-- PROVIDED RECORDS follows --
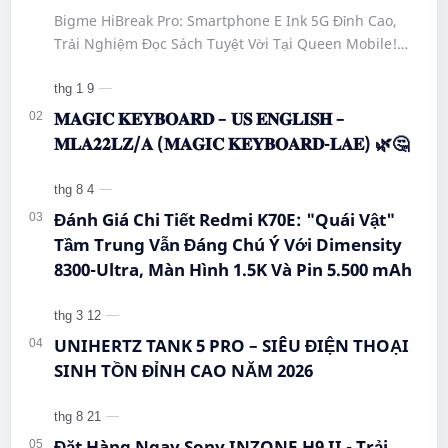
#SmartphoneEInk #QueenMobile
Bigme HiBreak Pro: Smartphone E Ink 5G Đỉnh Cao,
#HiBreakPro5G #DienThoaiDocSach
Trải Nghiệm Đọc Sách Tuyệt Vời Tại Queen Mobile!
#CongNgheMoi #MuaSamThongMinh
#BigmeHiBreakPro #SmartphoneEInk #QueenMobile
#EInkPhone #5GSmartphone
#Hi…
𝐌𝐀𝐆𝐈𝐂 𝐊𝐄𝐘𝐁𝐎𝐀𝐑𝐃 – 𝐔𝐒 𝐄𝐍𝐆𝐋𝐈𝐒𝐇 –
𝐌𝐋𝐀𝟐𝟐𝐋𝐙/𝐀 (𝐌𝐀𝐆𝐈𝐂 𝐊𝐄𝐘𝐁𝐎𝐀𝐑𝐃-𝐋𝐀𝐄) 🌿🤔
Đánh Giá Chi Tiết Redmi K70E: "Quái Vật"
Tầm Trung Vẫn Đáng Chú Ý Với Dimensity
8300-Ultra, Màn Hình 1.5K Và Pin 5.500 mAh
UNIHERTZ TANK 5 PRO – SIÊU ĐIỆN THOẠI
SINH TỒN ĐỈNH CAO NĂM 2026
Đặt Hàng Ngay Sony INZONE H9 II - Trải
-- PROVIDED RECORDS concluded --
*YOUR INSTRUCTIONS:* Every line of the listing above is to be repeated exactly, with its pictures left out.

*EXERCISE ANSWER:*
#SmartphoneEInk #QueenMobile
Bigme HiBreak Pro: Smartphone E Ink 5G Đỉnh Cao,
#HiBreakPro5G #DienThoaiDocSach
Trải Nghiệm Đọc Sách Tuyệt Vời Tại Queen Mobile!
#CongNgheMoi #MuaSamThongMinh
#BigmeHiBreakPro #SmartphoneEInk #QueenMobile
#EInkPhone #5GSmartphone
#Hi…
𝐌𝐀𝐆𝐈𝐂 𝐊𝐄𝐘𝐁𝐎𝐀𝐑𝐃 – 𝐔𝐒 𝐄𝐍𝐆𝐋𝐈𝐒𝐇 –
𝐌𝐋𝐀𝟐𝟐𝐋𝐙/𝐀 (𝐌𝐀𝐆𝐈𝐂 𝐊𝐄𝐘𝐁𝐎𝐀𝐑𝐃-𝐋𝐀𝐄) 🌿🤔
Đánh Giá Chi Tiết Redmi K70E: "Quái Vật"
Tầm Trung Vẫn Đáng Chú Ý Với Dimensity
8300-Ultra, Màn Hình 1.5K Và Pin 5.500 mAh
UNIHERTZ TANK 5 PRO – SIÊU ĐIỆN THOẠI
SINH TỒN ĐỈNH CAO NĂM 2026
Đặt Hàng Ngay Sony INZONE H9 II - Trải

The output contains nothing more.